General Discussion
In reply to the discussion: TWENTY NUCLEAR POWER PLANTS - Fifty Percent of the nation's energy needs. [View all]kristopher
(29,798 posts)The solar installations put out an amount of power that would have required 20 nuclear plants - period. You could not have done it with 2-3 nuclear plants no matter how hard you ran them; and talking about capacity factor doesn't change that. The observation in the op is accurate.
Clear enough?
What you are trying to reframe is called "the baseload myth" which proposes (with absolutely no proof) that the most effective, least expensive way to deliver energy to the end user is by building large centralized units that run as much as possible.
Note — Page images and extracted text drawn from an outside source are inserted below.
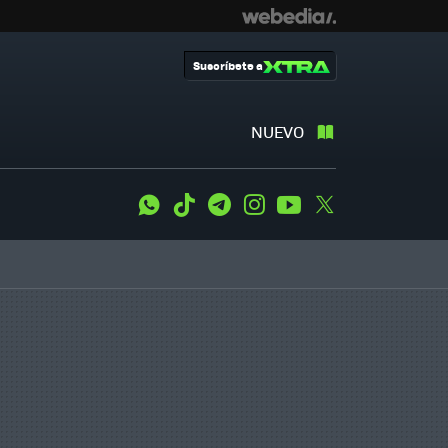
Suscríbete a
NUEVO
WhatsApp
Tiktok
Telegram
Instagram
Youtube
Twitter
It simply isn't true. It is the system we presently have, but that system is an artifact of decisions made when external costs of energy were not considered and fossil fuels were thought to be a great boon to humankind. The ability to run 80% of the time isn't a technical necessity, it is an economic characteristic that forms the backbone of one possible grid configuration. The alternative is a distributed renewable grid; in the long run the change will provide us a cheaper, safer, more dependable and more sustainable energy system.
If we wanted to use nuclear plants to deliver the same power the solar panels delivered, the cost would be astronomical. Already, electricity from nuclear nuclear plants is some of the most expensive on the market, and that is with the plants predicted to operate more than 80% of the time and a payback period of 40-60 years. If we cut that operating time to 20% then the electricity would be upwards of $1/kwh. (average in US is $0.10/kwh and averge in Germany is $0.30/kwh.
We can and will replace the centralized thermal grids with distributed renewables; that is established by the limits of resources.